Ahora bien, en este punto estamos ante unas leyes canónicas ambiguas, que sirven tanto para católicos como para protestantes y como resultado, la mayoría del pueblo se está acogiendo al canon tres de la incineración o cremación, que le es más cómodo por diferentes motivos materialistas, personales y de fe desviada, no sólo para los fieles cristianos, sino también para algunos Sacerdotes y Jerarquía de doctrina desformada.
La cremación es también un gran negocio de prosperidad para muchos. En verdad es terrible quemar el cuerpo donde uno ha estado viviendo toda la vida, con el que se ha trabajado, gozado y sufrido, que se ha cuidado, alimentado y también exhibido públicamente y ¡presumido de él! Qué ironía y que contradicción se está dando hoy, más que nunca, con ese culto al cuerpo físico, de hombres y mujeres, para después en su final, ¡quemarlo como algo inútil! No es ni siquiera razonable, u denota un falso concepto de la vida, y sobre todo de la Vida Eterna, porque Dios no nos ha creado para morir para siempre en su Presencia, como sucede a los que van al Infierno eterno, porque "Dios, no es un Dios de muertos sino de vivos" (Mt. 22, 32).

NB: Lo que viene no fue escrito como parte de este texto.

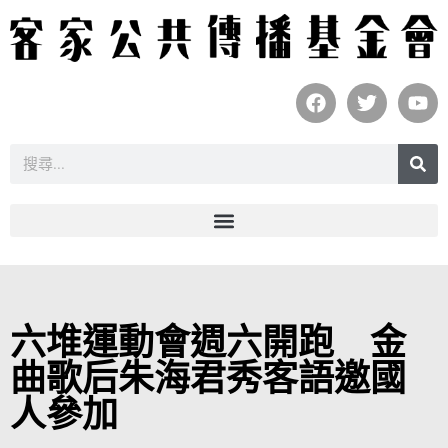
六堆運動會週六開跑 金
曲歌后朱海君秀客語邀國
人參加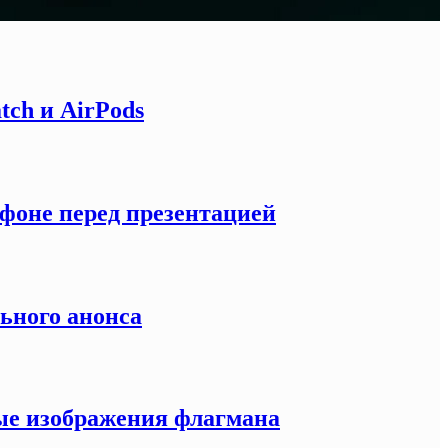
tch и AirPods
тфоне перед презентацией
льного анонса
ные изображения флагмана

Recordemos ese pasaje bíblico de Tobías, un hombre justo y piadoso, temeroso de Dios y de una gran caridad, que se jugaba la vida recogiendo a escondidas los cuerpos de los que mataban, para darles sepultura (Tobías 1, 16-20; 2,1-8) y esto lo hacía contra leyes paganas y contra la propia familia, porque era un impulso no solamente humano, sino del Espíritu Santo de Piedad y Amor porque esperaba en la Resurrección de los muertos y en la vida eterna, ya en el Antiguo Testamento y entre paganos.
Con mucho dolor vemos cómo en algunos lugares la Iglesia hoy se está paganizando; ya nadie dice nada, nadie tiene un gesto de amor y valentía ante tantos errores, con los fieles difuntos. Hay que observar que el lenguaje de la Iglesia de Cristo para los que mueren en el Señor, no es como el de los paganos y ateos, son "FIELES DIFUNTOS", no los llama ni muertos, ni cadáveres, sino FIELES, porque son fieles e hijos de Dios por el Bautismo, y DIFUNTOS, porque la debilidad de sus cuerpos, por el Pecado Original, ha llegado a su fin, para pasar a la vida eterna y verdadera. Lo que se entierra no es un muerto, porque para Dios no hay muertos; ni un cadáver, sino una semilla de Vida Eterna, que resucitará en el ultimo día, como Cristo resucitó de entre los muertos. (1 Corintios 15, 25-26).
En los Catecismos Católicos, la séptima Obra de Misericordia Corporal es: ENTERRAR A LOS MUERTOS (CIC No 2447s), los modernistas y protestantizados tergiversan esto y añaden: "Rogar a Dios por todos", en lugar de: "ROGAD A DIOS POR VIVOS Y MUERTOS". Así van suprimiendo las Verdades de Fe por otras que son muy ambiguas y lo hacen solapadamente.
La Tradición de la Iglesia Católica ha prohibido y castigado siempre la Cremación, como se ve en el Código de Derecho Canónico de Benedicto XV, anterior al Código actual, que dice: "Se priva de la sepultura eclesiástica a los que hayan mandado quemar su cadáver, y prohíbe celebrar por ellos Misas de exequias, aún las de aniversario y todos los oficios públicos fúnebres". Como se ve, hay una contradicción clara y pública, con lo que se dice y se hace hoy.
La cremación es una costumbre nacida en la India, país que le rinde culto al fuego, para volver las almas a la "energía universal" de la que dicen proceden. La Nueva Era ha revivido esta costumbre en Occidente y es apoyada por las logias masónicas para cambiar las costumbres religiosas de los cristianos. Se ha silenciado la voz de la opinión pública y de la Iglesia, logrando la aceptación de las masas.
Una prueba irrefutable que el mismo Dios nos da son esos cuerpos de Almas Santas que han quedado INCORRUPTOS, así son reconocidos por la Iglesia y todo el mundo, pues son milagros patentes y eso es Tradición.